You're trying to add three legend markers for a single plot, which is nonstandard behavior. Thus, you need to manually create the shapes that your legend will display.

Longer explanation

This line of code recreates the colors you used in your plot:

colors = [plt.cm.spectral(np.float(i/2)) for i in [1, 2, 0]]

and then this line of code draws some appropriate-looking dots that we'll eventually display on your legend:

custom_lines = [Line2D([0], [0], linestyle="none", marker='.', markeredgecolor='k', markerfacecolor=c, markeredgewidth=.1, markersize=20) for c in colors]

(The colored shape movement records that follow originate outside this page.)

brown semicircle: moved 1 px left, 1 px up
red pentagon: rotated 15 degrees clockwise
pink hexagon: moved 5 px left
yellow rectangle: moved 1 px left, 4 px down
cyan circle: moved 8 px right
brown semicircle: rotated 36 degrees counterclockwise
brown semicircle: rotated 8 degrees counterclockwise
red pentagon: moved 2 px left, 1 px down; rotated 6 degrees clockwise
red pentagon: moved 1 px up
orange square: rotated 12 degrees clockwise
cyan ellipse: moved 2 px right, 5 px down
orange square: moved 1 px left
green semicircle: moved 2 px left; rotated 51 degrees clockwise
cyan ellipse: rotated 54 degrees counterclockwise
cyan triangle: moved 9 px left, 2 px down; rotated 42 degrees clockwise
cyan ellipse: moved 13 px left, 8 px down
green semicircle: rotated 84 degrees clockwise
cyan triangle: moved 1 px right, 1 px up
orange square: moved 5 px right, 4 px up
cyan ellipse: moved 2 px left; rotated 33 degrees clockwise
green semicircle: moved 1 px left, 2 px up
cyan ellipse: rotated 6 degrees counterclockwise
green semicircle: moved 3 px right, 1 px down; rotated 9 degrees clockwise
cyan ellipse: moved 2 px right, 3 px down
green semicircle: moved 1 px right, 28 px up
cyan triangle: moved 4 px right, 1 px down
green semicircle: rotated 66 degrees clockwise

The first two args are just the (internal) x and y coords of the single dot that will be drawn, linestyle="none" suppresses the line that Line2D would normally draw by default, and the rest of the args create and style the dot itself (referred to as a marker in the terminology of the matplotlib api).

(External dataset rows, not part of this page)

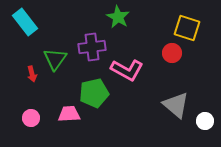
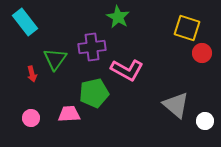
red circle: moved 30 px right
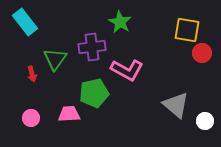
green star: moved 2 px right, 5 px down
yellow square: moved 2 px down; rotated 8 degrees counterclockwise
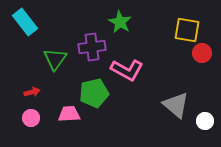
red arrow: moved 18 px down; rotated 91 degrees counterclockwise
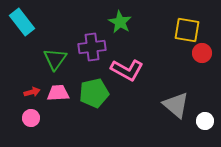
cyan rectangle: moved 3 px left
pink trapezoid: moved 11 px left, 21 px up
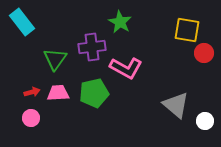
red circle: moved 2 px right
pink L-shape: moved 1 px left, 2 px up
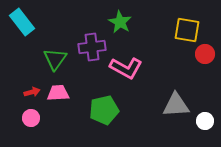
red circle: moved 1 px right, 1 px down
green pentagon: moved 10 px right, 17 px down
gray triangle: rotated 44 degrees counterclockwise
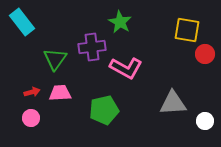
pink trapezoid: moved 2 px right
gray triangle: moved 3 px left, 2 px up
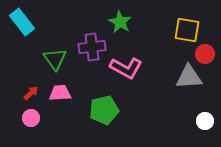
green triangle: rotated 10 degrees counterclockwise
red arrow: moved 1 px left, 1 px down; rotated 28 degrees counterclockwise
gray triangle: moved 16 px right, 26 px up
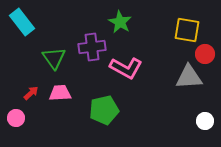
green triangle: moved 1 px left, 1 px up
pink circle: moved 15 px left
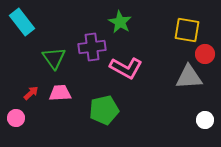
white circle: moved 1 px up
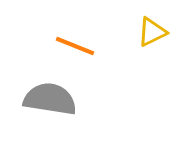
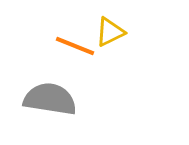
yellow triangle: moved 42 px left
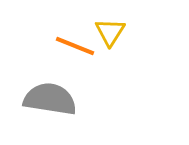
yellow triangle: rotated 32 degrees counterclockwise
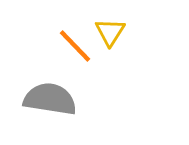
orange line: rotated 24 degrees clockwise
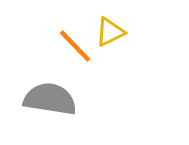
yellow triangle: rotated 32 degrees clockwise
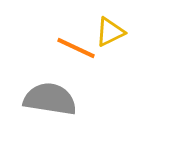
orange line: moved 1 px right, 2 px down; rotated 21 degrees counterclockwise
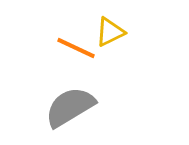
gray semicircle: moved 20 px right, 8 px down; rotated 40 degrees counterclockwise
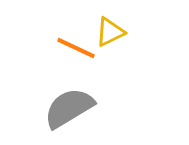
gray semicircle: moved 1 px left, 1 px down
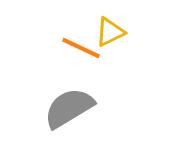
orange line: moved 5 px right
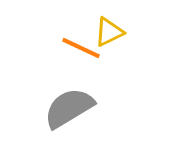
yellow triangle: moved 1 px left
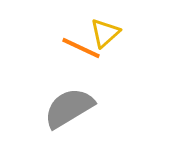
yellow triangle: moved 4 px left, 1 px down; rotated 16 degrees counterclockwise
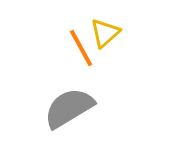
orange line: rotated 36 degrees clockwise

Finally, this statement actually creates the legend:

ax.legend(custom_lines, [lt[0] for lt in labelTups], loc='right', bbox_to_anchor=(1.7, .5))

The first arg is of course a list of the dots we just drew, and the second arg is a list of the labels (one per dot). The remaining two args tell matplotlib where to draw the actual box containing the legend. The last arg, bbox_to_anchor , is basically a way to manually fiddle with the positioning of the legend, which I had to do since matplotlib support for 3D anything is still a little behind the curve. On 2D plots you typically don't need it, and, since matplotlib usually does a decent job of automatically positioning the legend on 2D plots in the first place, you often don't even need the loc arg either.

Some colormap weirdness

Don't quite know what was going on with plt.cm.spectral , but in order to get it to behave, for every value I fed it I had to:

a) first cast the value to float

b) then divide the value by 2

a) does occur explicitly in the OP's original code, right before they plot. The divide by 2 thing, I don't know where that comes from. Somehow the call to ax.scatter is implicitly normalizing all of the y values so that the maximum is 1? I guess?